There are certain seminal figures in the history of modern dance in America and Martha Graham is at the top of the list. The revolutionary dancer and choreographer, sometimes called the “Mother of Modern Dance,” is credited with codifying modern dance through the development of a distinguishing technique based on contraction and release and renowned for creating works that dove deeply into raw emotion, psychology and myth.

Martha Graham in “Errand into the Maze.” / © Pictorial Press, courtesy of Martha Graham Reso.

As a “bunhead” in my youth, entranced with classical ballet, I judged her technique ugly and her choreography overwrought; I was simply too immature to appreciate the depth and distinction of her voice. Now, in my ripe old age, that is no longer the case. The program I saw Friday night performed by the company that still bears her name 100 years after its founding was as fresh, engaging and moving as anything I’ve seen in recent memory.

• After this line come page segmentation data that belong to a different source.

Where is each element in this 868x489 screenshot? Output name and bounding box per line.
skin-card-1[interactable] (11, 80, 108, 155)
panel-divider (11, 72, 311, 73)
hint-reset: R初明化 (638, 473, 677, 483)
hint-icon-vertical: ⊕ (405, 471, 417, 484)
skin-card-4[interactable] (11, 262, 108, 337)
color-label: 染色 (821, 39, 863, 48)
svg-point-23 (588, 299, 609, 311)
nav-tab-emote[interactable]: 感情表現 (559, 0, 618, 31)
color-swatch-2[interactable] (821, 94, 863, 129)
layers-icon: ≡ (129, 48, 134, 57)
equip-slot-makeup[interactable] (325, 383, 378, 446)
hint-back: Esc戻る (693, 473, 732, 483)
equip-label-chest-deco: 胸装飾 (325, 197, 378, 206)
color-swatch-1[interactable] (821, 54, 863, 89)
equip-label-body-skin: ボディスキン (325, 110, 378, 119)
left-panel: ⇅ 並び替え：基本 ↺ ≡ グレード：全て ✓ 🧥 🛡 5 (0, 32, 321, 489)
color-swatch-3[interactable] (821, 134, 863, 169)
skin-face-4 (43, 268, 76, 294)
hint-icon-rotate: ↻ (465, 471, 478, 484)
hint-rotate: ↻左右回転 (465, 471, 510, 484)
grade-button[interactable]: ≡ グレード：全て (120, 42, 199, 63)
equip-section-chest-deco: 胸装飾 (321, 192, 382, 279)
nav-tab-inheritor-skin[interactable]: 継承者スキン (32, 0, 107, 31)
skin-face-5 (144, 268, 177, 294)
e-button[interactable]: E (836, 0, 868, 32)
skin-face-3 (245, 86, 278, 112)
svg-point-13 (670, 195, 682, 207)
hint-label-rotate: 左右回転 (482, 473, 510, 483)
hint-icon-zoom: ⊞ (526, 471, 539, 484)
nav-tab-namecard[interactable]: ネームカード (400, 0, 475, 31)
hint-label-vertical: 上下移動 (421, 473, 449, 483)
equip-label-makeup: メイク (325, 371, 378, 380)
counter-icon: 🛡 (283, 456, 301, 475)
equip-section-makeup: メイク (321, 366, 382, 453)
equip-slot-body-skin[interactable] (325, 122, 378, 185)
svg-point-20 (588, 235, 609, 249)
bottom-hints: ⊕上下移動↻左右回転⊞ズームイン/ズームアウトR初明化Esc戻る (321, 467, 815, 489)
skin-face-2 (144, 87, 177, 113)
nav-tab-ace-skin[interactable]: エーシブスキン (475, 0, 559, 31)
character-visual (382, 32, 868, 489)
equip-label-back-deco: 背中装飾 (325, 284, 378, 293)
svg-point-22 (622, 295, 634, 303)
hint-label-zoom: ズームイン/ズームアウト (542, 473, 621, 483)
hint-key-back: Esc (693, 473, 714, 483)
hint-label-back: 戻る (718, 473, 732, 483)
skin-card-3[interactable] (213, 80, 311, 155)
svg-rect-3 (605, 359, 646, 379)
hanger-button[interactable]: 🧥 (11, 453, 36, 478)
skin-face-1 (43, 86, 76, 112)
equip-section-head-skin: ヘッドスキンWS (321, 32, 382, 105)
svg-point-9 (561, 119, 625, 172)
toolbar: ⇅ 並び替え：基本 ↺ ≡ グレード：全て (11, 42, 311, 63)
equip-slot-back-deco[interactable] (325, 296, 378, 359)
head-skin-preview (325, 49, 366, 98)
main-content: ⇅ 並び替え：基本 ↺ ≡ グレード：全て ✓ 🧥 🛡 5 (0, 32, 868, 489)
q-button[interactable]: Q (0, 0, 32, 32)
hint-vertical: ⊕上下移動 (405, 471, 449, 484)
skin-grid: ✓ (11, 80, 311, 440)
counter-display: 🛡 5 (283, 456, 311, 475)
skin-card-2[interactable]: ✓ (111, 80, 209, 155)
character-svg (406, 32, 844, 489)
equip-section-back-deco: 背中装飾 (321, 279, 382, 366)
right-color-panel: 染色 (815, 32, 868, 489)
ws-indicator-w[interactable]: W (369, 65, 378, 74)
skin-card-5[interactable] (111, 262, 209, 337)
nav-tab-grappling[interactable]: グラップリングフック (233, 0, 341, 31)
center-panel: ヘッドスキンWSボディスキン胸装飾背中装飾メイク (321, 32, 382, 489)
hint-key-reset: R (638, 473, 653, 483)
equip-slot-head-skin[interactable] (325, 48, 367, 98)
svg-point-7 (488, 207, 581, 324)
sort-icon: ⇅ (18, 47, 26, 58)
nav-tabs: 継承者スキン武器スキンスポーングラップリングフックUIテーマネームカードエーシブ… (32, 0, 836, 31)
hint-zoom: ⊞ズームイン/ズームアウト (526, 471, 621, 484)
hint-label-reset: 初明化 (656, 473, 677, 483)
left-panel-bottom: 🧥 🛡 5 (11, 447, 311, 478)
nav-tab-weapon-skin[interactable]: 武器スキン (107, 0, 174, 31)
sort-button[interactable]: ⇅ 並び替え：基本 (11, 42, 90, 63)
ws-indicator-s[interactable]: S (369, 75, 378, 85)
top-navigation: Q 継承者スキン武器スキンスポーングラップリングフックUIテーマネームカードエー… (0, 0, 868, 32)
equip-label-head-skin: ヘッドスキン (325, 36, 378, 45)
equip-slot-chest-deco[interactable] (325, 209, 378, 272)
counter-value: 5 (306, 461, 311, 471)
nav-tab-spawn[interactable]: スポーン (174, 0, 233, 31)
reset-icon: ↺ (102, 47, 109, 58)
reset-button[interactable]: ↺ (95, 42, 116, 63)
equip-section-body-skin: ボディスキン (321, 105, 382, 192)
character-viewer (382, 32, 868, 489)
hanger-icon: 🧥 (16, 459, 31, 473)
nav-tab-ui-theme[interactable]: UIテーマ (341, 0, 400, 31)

Before the program began, Janet Eilber, the artistic director of the company since 2005, stepped through the center curtain break like the dancer she once was to welcome the audience at the FSU Center for Performing Arts and provide some context for the dances that would follow. Graham’s death in 1991 led to a protracted legal battle over her work that bankrupted the company and shuttered it for several years; Eilber is credited with turning things around by showcasing masterpieces by Graham alongside newly commissioned works and providing an historical perspective to make them all more accessible. Her brief words about the four pieces on the program were just enough to give ease to any audience member intimidated by the non-narrative nature of most contemporary dance.

“Immediate Tragedy,” a solo created by Graham in 1937 as a response to the Spanish Civil War, was lost after she stopped performing it in the late ‘30s. But Eilber reconstructed the work through newly discovered photographs and archival materials and paired it with a new piano score by composer Christopher Rountree inspired by handwritten music by Henry Cowell found in the Graham archives.

Xin Ying in “Immediate Tragedy,” choreographed by Martha Graham in 1937 and reconstructed from newly discovered photographs and archival materials by the Martha Graham Dance Company’s artistic director, Janet Eilber. / Photo by Melissa Sherwood

As beautifully interpreted by Xin Ying, Eilber’s resurrection becomes a statement of defiance, determination and resilience. I’m quite sure I also recognized some signature poses familiar from vintage Graham photos — the rounded arms and tight fists; the contracted upper body rotations; the dancer bent forward with a bent leg kicked up in attitude behind, a palm to her forehead.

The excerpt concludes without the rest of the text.